Apart from that, cornstarch can be applied topically for skin irritation, blisters, or bug bites, suggests Healthline. For example, you could rub cornstarch between your thighs to reduce or prevent chafing. Alternatively, mix it with coconut oil and baking soda to make a natural deodorant. Cornstarch and baking soda absorb moisture, while coconut oil hydrates your skin and kills bacteria, as per SCL Health.

Why you should never eat raw cornstarch

Generally, it's not a good idea to eat raw cornstarch, especially if you have a sensitive stomach. Raw starches are hard to digest and may cause bloating, says Livestrong. If you find yourself craving raw cornstarch, it could be a sign of pica, an eating disorder characterized by strong cravings for non-edible items, explains a 2012 study featured in PLoS One.

The consumption of clay, raw starches, and other non-food substances can affect nutrient absorption and cause toxicity or infection.
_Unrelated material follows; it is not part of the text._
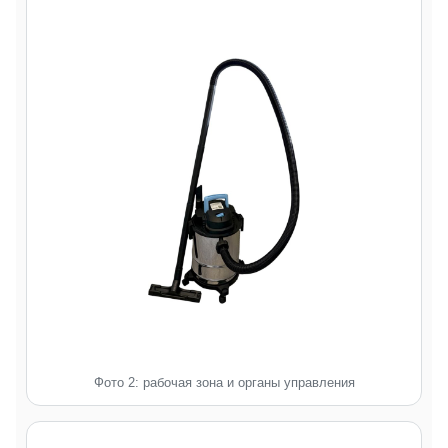
Фото 2: рабочая зона и органы управления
This health condition may be due to low levels of zinc, iron, and other minerals, but it can also worsen existing nutrient deficiencies, according to a 2015 meta-analysis published in the American Journal of Human Biology.

Raw cornstarch can also be contaminated with bacteria, warns Livestrong. Additionally, raw corn products may contain aflatoxin and other naturally occurring toxins linked to cancer and immune disorders, notes the World Health Organization. Eating small amounts of raw cornstarch is unlikely to cause food poisoning, but there's still a risk.

Alternatives to using cornstarch

So is cornstarch really as bad as you think? It depends. If you are trying to maintain a specific diet or have underlying health issues, it may be best to choose another ingredient as a thickener in your recipes. It is also important to note that cornstarch is consumed in small doses — typically around 1 to 2 tablespoons — meaning that cornstarch can generally be enjoyed in moderation with a well-rounded diet (via Healthline).

But if you would prefer to replace cornstarch in your recipes, there are some substitutes that contain more nutritional benefits. Flours like oak, tapioca, or wheat flour, and xanthan gum are a few popular alternatives (via Medical News Today).

You can also cook foods for longer to promote natural thickening, or add in ingredients like coconut milk, cow's milk, or yogurt.